Yes, Virginia, there are liberals and progressives in Kansas. This is a guest post by one of them about Kansas teen tweeter, Emma Sullivan, (@emmakate988) and the blowback from the office of Kansas Gov. Sam Brownback. Jamagenie writes on Hubpages and blogs at Saturday's Child. and always has something original and interesting to say.
Emma Sullivan |
Being from Kansas, I've always wondered why Brownback traded a seat in the U.S. Senate and life inside the Beltway for the relative obscurity of the governorship of a state most non-residents can't remember passing through on their way to the bright lights of Denver, or Dallas, or St.Louis.
Bob Dole, after all, was so fond of being senator from a state he rarely visited except at re-election time, that you could've knocked me over with a feather when he resigned to run for prez. But, that's how it worked in the GOP back then. Stick around long enough and the Oval Office would be yours. The political equivalent of an Oscar for Lifetime Acheivement. Try to forget OLAs are normally bestowed upon those so old they can barely get to the podium under their own power. John McCain reminded us, but at least he had the good sense not to resign from the Senate before the votes were counted.
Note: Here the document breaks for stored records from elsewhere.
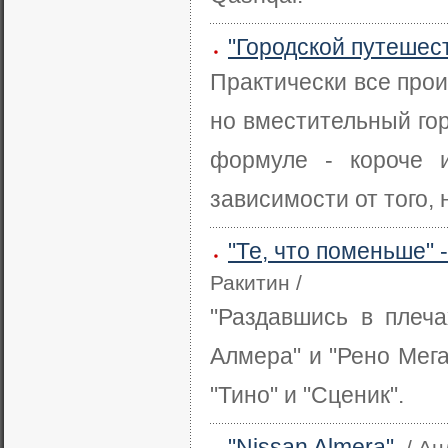
"Городской путешест
Практически все про
но вместительный гор
формуле - короче 
зависимости от того,
"Те, что поменьше" 
Ракитин /
"Раздавшись в плеча
Алмера" и "Рено Мег
"Тино" и "Сценик".
"Nissan Almera"
/ А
I can't say advanced age was the reason Ol' Bobby lost to Clinton, but I can tell you he had a presence(until the Viagra commercials, at least) that Brownback never will have. For as long as I can remember, even before he acquired Liddy-The-Trophy-Wife, Bob Dole was treated like visiting royalty when he blessed us with his presence in the hinterland. Brownback, on the other hand, even when he was a senator, never elicited the same kiss-the-ring awe as Dole did. Hard to do that when you're kissing the ring of Bush43.
But that was then and this is now. Brownback is "just" a governor, and of a state that doesn't have enough electoral votes to matter to presidential candidates. If his staffer was offended that a teenager figured out the guv "sucksalot" and said so, she not only needs a refresher course in the First Amendment, she also needs to consider a career change.
But then I'm guessing Ms. Communication Director can't be the sharpest tool in the woodshed if she unleashed the (perceived) power of the governor's office on a high school student attending a conferance on government.
Rather than being outraged, I haven't stopped laughing about the lesson she gave Emma and her fellow students about how government really works in the Sunflower State under Republican rule.